By Lena H. Sun | The Washington Post
The largest outbreak of E. coli in over a decade is over, federal authorities said Thursday after five people died and more than 200 others were detonated in three dozen states.
Although investigators found that E. coli originated from contaminated romaine lettuce that was grown in the Yuma region of Arizona near the border with southern California. The Food and Drug Administration was unable to connect the outbreak with a farm, processor or trader. New evidence has shown that bacteria from different channel water samples in the Yuma growing region are a genetic match to the bacterial strain that caused the outbreak said an opinion from FDA Commissioner Scott Gottlieb on Thursday.
"More work needs to be done to find out how and why this strain of E. coli 01
Bill Marler, a well-known food safety lawyer who represents 105 patients affected by the lettuce, said he was not surprised that the probable compound was a widespread environmental pollution, such as water, the number of people affected and the number of unnamed Farms and fields.
The illnesses started in mid-March.

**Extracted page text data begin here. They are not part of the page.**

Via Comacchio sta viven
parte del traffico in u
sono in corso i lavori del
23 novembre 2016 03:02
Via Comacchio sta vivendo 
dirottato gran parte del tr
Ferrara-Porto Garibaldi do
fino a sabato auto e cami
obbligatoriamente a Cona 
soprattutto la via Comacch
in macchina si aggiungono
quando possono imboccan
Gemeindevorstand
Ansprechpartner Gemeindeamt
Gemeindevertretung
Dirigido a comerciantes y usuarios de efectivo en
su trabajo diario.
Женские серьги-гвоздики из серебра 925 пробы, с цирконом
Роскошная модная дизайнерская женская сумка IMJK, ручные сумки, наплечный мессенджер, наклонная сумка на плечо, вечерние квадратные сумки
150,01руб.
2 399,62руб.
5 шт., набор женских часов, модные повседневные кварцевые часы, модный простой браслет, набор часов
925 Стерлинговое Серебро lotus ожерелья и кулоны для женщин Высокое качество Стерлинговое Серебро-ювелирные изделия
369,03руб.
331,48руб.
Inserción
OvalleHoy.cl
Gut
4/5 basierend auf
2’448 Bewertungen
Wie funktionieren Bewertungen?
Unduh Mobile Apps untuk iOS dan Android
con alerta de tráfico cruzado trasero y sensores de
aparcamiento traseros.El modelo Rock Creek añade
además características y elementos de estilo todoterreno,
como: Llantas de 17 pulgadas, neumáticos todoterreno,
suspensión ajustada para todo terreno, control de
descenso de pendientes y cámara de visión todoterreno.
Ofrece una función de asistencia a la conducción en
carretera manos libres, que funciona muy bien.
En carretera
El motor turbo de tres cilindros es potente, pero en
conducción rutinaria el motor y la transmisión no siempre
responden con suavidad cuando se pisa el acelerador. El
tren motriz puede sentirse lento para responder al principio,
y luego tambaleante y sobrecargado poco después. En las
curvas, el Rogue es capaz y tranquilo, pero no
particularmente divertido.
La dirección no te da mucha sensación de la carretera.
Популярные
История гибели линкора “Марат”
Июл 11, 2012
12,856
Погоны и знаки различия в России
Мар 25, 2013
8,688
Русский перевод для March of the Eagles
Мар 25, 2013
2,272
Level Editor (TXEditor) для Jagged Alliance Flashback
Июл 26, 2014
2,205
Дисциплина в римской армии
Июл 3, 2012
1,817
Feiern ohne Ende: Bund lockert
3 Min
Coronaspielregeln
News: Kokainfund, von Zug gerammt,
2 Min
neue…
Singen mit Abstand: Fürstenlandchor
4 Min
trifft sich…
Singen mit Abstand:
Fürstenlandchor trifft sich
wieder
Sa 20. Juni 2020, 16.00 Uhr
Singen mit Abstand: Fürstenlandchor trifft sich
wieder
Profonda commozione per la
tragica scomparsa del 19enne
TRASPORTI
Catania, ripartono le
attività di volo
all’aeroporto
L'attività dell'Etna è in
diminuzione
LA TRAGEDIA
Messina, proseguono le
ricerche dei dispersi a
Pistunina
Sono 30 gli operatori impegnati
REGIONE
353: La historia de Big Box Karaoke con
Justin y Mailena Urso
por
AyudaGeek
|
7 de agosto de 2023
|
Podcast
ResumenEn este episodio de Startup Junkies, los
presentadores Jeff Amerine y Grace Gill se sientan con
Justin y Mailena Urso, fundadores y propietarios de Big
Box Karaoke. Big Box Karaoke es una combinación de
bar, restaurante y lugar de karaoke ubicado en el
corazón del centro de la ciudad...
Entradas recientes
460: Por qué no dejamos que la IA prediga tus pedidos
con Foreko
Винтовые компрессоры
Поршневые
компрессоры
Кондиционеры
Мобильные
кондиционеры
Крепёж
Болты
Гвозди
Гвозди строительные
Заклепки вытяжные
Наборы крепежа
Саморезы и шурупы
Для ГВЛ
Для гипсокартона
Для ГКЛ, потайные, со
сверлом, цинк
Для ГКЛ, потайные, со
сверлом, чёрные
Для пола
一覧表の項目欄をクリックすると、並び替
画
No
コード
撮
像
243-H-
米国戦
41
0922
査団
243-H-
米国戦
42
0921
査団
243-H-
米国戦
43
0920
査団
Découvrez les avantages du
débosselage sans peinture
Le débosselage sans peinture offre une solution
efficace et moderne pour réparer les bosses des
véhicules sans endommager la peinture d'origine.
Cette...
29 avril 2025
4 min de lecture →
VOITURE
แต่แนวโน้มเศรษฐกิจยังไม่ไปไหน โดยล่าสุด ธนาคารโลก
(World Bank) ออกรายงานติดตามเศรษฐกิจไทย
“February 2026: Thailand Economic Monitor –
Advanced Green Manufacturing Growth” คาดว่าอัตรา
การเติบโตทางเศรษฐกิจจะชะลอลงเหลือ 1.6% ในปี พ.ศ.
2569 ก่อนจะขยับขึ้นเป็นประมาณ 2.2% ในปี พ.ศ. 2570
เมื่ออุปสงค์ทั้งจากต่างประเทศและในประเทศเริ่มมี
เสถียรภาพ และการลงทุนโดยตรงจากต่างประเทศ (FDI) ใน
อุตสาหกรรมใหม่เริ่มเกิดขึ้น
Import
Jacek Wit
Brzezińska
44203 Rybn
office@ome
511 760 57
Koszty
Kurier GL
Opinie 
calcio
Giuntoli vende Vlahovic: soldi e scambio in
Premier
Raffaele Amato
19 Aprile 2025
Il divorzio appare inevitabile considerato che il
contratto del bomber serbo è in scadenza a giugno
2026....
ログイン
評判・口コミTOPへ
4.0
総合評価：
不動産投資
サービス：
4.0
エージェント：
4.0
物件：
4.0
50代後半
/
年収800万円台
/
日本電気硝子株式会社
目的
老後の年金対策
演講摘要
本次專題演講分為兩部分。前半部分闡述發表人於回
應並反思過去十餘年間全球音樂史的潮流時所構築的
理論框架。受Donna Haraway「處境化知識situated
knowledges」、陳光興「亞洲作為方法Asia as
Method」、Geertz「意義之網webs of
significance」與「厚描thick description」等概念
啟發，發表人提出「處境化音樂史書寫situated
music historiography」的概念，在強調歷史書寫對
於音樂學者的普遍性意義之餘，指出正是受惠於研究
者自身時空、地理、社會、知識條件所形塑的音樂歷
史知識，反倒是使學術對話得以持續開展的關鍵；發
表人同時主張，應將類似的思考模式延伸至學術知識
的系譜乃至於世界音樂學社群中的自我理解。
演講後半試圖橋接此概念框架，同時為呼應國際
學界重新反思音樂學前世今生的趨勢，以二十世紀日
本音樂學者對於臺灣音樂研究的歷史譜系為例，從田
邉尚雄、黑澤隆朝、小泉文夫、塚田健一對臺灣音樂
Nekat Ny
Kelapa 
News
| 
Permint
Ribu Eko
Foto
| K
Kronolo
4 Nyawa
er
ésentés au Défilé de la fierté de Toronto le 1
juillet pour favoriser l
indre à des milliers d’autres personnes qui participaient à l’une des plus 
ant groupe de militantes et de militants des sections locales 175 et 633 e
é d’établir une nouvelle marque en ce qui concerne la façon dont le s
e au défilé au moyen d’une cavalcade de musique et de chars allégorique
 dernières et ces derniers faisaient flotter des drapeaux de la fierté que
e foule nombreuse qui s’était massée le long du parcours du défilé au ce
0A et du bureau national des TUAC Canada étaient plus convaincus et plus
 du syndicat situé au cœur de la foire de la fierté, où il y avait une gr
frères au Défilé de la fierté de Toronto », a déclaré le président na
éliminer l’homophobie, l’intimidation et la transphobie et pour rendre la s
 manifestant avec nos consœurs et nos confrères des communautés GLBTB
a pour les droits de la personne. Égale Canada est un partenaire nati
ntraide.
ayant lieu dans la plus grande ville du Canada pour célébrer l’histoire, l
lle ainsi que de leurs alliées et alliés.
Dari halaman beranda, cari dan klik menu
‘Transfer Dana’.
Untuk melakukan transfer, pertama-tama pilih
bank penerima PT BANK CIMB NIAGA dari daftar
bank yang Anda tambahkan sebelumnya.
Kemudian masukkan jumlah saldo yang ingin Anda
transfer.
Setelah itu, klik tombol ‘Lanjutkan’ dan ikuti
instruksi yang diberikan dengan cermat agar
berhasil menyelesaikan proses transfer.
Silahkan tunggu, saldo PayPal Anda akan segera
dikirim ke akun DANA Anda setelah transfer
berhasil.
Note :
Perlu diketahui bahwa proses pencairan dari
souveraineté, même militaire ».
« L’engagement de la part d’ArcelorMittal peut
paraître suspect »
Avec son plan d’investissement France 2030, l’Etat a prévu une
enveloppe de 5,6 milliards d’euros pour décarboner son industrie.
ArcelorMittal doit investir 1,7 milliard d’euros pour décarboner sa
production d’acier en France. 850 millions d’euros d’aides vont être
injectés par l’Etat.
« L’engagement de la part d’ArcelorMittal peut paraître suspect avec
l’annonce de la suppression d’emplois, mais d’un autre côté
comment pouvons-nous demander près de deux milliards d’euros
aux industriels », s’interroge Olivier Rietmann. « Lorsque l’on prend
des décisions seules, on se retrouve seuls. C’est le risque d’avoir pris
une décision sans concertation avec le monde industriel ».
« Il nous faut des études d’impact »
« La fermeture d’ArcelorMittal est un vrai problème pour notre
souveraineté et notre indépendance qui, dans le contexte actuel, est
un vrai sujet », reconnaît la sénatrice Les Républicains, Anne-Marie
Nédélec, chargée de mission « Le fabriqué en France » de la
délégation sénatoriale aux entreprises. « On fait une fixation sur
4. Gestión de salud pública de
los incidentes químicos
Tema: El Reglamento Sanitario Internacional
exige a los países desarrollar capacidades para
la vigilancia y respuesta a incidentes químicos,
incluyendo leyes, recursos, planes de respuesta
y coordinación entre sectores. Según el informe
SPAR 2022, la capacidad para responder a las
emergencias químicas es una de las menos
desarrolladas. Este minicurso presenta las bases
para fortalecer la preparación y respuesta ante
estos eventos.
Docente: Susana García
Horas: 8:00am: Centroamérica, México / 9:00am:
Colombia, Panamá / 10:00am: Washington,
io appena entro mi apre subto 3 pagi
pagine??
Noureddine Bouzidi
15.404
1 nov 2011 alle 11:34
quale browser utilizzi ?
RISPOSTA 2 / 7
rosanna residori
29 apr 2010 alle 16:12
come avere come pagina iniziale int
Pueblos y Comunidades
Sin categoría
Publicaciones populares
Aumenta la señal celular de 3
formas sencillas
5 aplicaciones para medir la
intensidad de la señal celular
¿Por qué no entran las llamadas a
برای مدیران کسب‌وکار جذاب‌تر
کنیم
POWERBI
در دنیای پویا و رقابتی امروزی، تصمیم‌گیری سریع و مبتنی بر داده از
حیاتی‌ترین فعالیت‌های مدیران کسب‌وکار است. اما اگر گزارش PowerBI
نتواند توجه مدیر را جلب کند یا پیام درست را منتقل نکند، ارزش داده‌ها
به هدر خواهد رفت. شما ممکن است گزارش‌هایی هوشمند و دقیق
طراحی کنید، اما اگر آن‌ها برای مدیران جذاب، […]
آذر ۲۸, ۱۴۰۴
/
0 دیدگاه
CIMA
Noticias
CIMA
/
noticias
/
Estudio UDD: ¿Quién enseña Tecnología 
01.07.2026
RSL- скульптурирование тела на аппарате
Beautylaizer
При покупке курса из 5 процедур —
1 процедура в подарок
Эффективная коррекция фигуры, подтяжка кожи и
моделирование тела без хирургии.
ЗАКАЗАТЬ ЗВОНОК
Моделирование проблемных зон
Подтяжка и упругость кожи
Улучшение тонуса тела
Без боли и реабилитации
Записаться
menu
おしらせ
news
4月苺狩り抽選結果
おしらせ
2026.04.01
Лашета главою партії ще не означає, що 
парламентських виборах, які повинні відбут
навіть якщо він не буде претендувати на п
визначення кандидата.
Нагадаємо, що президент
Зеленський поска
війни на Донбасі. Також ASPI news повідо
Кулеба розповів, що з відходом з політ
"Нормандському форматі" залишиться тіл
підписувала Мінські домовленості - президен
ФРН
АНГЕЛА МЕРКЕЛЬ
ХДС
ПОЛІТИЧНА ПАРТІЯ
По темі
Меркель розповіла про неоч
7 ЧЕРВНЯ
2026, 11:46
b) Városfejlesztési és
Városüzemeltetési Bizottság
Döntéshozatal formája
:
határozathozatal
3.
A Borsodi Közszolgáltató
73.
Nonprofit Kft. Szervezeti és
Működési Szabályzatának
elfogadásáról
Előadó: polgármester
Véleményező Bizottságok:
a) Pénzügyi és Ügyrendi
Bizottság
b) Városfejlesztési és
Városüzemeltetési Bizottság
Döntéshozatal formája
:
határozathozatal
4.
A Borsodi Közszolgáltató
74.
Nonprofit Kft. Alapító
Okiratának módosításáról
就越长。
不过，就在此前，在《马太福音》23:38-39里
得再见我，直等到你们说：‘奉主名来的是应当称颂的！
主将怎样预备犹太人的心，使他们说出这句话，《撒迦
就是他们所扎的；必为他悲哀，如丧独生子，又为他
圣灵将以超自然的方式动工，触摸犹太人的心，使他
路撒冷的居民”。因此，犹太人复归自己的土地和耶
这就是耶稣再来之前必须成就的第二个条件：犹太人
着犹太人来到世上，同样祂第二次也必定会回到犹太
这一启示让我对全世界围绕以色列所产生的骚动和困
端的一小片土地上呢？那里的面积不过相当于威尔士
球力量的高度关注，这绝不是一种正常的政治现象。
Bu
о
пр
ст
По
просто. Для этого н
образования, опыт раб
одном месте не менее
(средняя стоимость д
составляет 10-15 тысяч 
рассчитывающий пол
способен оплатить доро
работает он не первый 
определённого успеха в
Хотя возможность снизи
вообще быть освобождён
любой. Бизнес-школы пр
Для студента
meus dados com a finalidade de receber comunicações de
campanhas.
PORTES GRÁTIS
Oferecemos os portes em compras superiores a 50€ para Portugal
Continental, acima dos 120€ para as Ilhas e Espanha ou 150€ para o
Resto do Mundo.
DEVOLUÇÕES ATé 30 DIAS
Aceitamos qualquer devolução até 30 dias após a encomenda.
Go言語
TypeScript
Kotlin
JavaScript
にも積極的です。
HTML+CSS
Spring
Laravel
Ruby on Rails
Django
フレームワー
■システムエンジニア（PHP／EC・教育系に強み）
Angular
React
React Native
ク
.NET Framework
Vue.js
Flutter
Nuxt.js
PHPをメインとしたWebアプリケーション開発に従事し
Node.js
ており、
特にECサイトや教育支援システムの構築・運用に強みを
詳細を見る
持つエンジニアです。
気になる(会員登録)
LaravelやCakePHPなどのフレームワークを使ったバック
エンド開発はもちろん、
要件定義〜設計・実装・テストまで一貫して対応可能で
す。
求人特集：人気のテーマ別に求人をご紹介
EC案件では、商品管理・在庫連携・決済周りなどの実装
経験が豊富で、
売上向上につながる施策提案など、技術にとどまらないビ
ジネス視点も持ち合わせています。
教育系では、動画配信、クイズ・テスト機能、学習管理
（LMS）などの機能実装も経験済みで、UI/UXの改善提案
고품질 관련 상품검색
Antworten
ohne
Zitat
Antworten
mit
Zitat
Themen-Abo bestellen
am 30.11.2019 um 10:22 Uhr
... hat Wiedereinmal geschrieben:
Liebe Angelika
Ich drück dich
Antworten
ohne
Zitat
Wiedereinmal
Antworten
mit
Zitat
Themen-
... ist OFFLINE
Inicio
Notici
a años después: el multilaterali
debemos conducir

According to the latest report from the Centers for Disease Control and Prevention, 96 people were hospitalized, including 27 who developed a type of severe kidney failure that can be life-threatening for people with a weak immune system, such as children and the elderly. Individual deaths were reported from Arkansas, California and New York, and two people died in Minnesota. The last reported illness began on June 6. Some people who got sick did not report eating romaine lettuce but had close contact with someone who got sick.
The authorities initially said that bagged and pre-chopped Romaine lettuce was contaminated throughout the country with E. coli, but a number of inmates in a Alaskan prison became ill even after eating whole-lettuce.
The outbreak is the worst E. coli outbreak since 2006, when 205 people fell ill and five died of E. coli from baby spinach.
E. Coli is a type of bacteria found in uncooked beef, raw milk, soft cheese from raw milk, raw fruits and vegetables and contaminated water. The infection can also spread from person to person through germs on the hands. Most E. coli bacteria are not harmful, but one species, known as E. coli O157: H7, produces a toxin called Shiga that destroys red blood cells and causes kidney failure and bloody diarrhea. Other types of E. coli cause urinary tract infections, respiratory diseases and pneumonia.